Geddes J, Freemantle N, Harrison P, Bebbington P

机构信息

Department of Psychiatry University of Oxford, Warneford Hospital, Oxford OX3 7JX.

出版信息

BMJ. 2000 Dec 2;321(7273):1371-6. doi: 10.1136/bmj.321.7273.1371.

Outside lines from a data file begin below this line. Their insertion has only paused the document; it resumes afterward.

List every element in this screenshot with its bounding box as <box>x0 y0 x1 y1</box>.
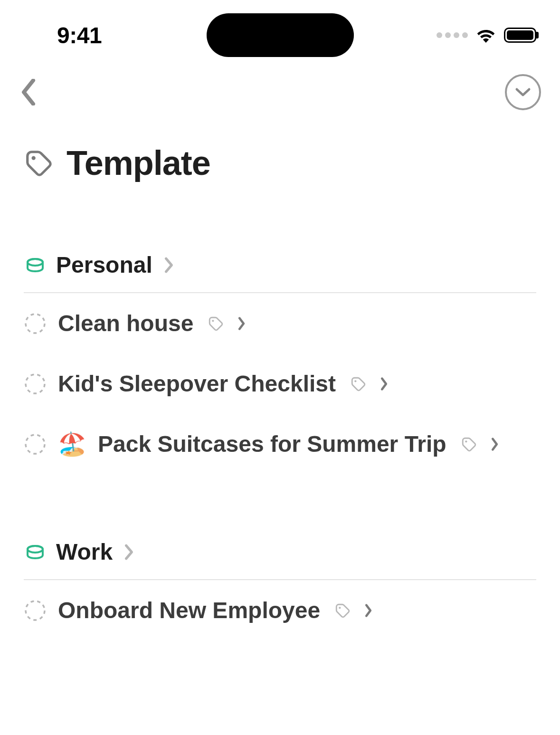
page-title: Template <box>66 143 210 182</box>
chevron-down-icon <box>514 86 532 98</box>
status-time: 9:41 <box>57 22 102 48</box>
chevron-right-icon <box>237 316 247 331</box>
tag-icon <box>334 602 351 619</box>
cellular-icon <box>437 32 468 38</box>
chevron-right-icon <box>124 544 134 561</box>
task-row[interactable]: Onboard New Employee <box>24 580 536 640</box>
collapse-button[interactable] <box>505 74 541 110</box>
page-title-row: Template <box>0 115 560 192</box>
battery-icon <box>504 28 536 43</box>
chevron-right-icon <box>380 376 389 391</box>
tag-icon <box>350 376 366 392</box>
dynamic-island <box>207 13 354 57</box>
task-emoji: 🏖️ <box>58 433 86 456</box>
chevron-right-icon <box>364 603 373 618</box>
task-title: Onboard New Employee <box>58 597 320 623</box>
nav-bar <box>0 57 560 115</box>
tag-icon <box>208 315 224 332</box>
svg-point-0 <box>32 156 36 160</box>
chevron-right-icon <box>164 257 174 274</box>
svg-point-10 <box>339 607 341 609</box>
task-title: Clean house <box>58 310 193 336</box>
tag-icon <box>24 148 53 178</box>
status-bar: 9:41 <box>0 0 560 57</box>
section-header-personal[interactable]: Personal <box>24 235 536 293</box>
task-row[interactable]: 🏖️ Pack Suitcases for Summer Trip <box>24 414 536 474</box>
svg-point-9 <box>26 601 45 620</box>
task-checkbox[interactable] <box>24 312 47 335</box>
svg-point-3 <box>212 320 214 322</box>
section-title: Work <box>56 539 113 565</box>
svg-point-5 <box>354 380 356 382</box>
svg-point-7 <box>465 440 467 442</box>
task-title: Kid's Sleepover Checklist <box>58 371 336 397</box>
svg-point-6 <box>26 435 45 454</box>
chevron-right-icon <box>490 437 500 452</box>
task-row[interactable]: Clean house <box>24 293 536 353</box>
task-row[interactable]: Kid's Sleepover Checklist <box>24 353 536 414</box>
area-icon <box>24 254 47 277</box>
svg-point-2 <box>26 314 45 333</box>
task-checkbox[interactable] <box>24 372 47 395</box>
task-title: Pack Suitcases for Summer Trip <box>98 431 446 457</box>
svg-point-1 <box>28 259 43 266</box>
section-title: Personal <box>56 252 152 278</box>
tag-icon <box>461 436 477 452</box>
status-icons <box>437 28 536 43</box>
area-icon <box>24 541 47 563</box>
task-checkbox[interactable] <box>24 599 47 622</box>
section-header-work[interactable]: Work <box>24 522 536 580</box>
svg-point-4 <box>26 374 45 393</box>
content: Personal Clean house <box>0 192 560 640</box>
back-button[interactable] <box>14 78 43 106</box>
svg-point-8 <box>28 546 43 553</box>
task-checkbox[interactable] <box>24 433 47 456</box>
wifi-icon <box>475 28 496 43</box>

DOI:10.1136/bmj.321.7273.1371
PMID:11099280
原文链接:https://pmc.ncbi.nlm.nih.gov/articles/PMC27538/
Abstract

OBJECTIVE

To develop an evidence base for recommendations on the use of atypical antipsychotics for patients with schizophrenia.

DESIGN

Systematic overview and meta-regression analyses of randomised controlled trials, as a basis for formal development of guidelines.

SUBJECTS

12 649 patients in 52 randomised trials comparing atypical antipsychotics (amisulpride, clozapine, olanzapine, quetiapine, risperidone, and sertindole) with conventional antipsychotics (usually haloperidol or chlorpromazine) or alternative atypical antipsychotics.

MAIN OUTCOME MEASURES

Overall symptom scores. Rate of drop out (as a proxy for tolerability) and of side effects, notably extrapyramidal side effects.

RESULTS

For both symptom reduction and drop out, there was substantial heterogeneity between the results of trials, including those evaluating the same atypical antipsychotic and comparator drugs. Meta-regression suggested that dose of conventional antipsychotic explained the heterogeneity. When the dose was </=12 mg/day of haloperidol (or equivalent), atypical antipsychotics had no benefits in terms of efficacy or overall tolerability, but they still caused fewer extrapyramidal side effects.

CONCLUSIONS

There is no clear evidence that atypical antipsychotics are more effective or are better tolerated than conventional antipsychotics. Conventional antipsychotics should usually be used in the initial treatment of an episode of schizophrenia unless the patient has previously not responded to these drugs or has unacceptable extrapyramidal side effects.

摘要

目的

为关于精神分裂症患者使用非典型抗精神病药物的推荐意见建立循证基础。

设计

对随机对照试验进行系统综述和Meta回归分析,作为正式制定指南的依据。

研究对象

52项随机试验中的12649例患者,这些试验比较了非典型抗精神病药物(氨磺必利、氯氮平、奥氮平、喹硫平、利培酮和舍吲哚)与传统抗精神病药物(通常为氟哌啶醇或氯丙嗪)或其他非典型抗精神病药物。

主要观察指标

总体症状评分。脱落率(作为耐受性的替代指标)和副作用发生率,尤其是锥体外系副作用。

结果

在试验结果之间,包括那些评估相同非典型抗精神病药物和对照药物的试验,在症状减轻和脱落方面均存在很大异质性。Meta回归分析表明,传统抗精神病药物的剂量可解释这种异质性。当氟哌啶醇剂量≤12mg/天时(或等效剂量),非典型抗精神病药物在疗效或总体耐受性方面没有优势,但它们引起的锥体外系副作用仍然较少。

结论

没有明确证据表明非典型抗精神病药物比传统抗精神病药物更有效或耐受性更好。除非患者先前对这些药物无反应或有不可接受的锥体外系副作用,否则在精神分裂症发作的初始治疗中通常应使用传统抗精神病药物。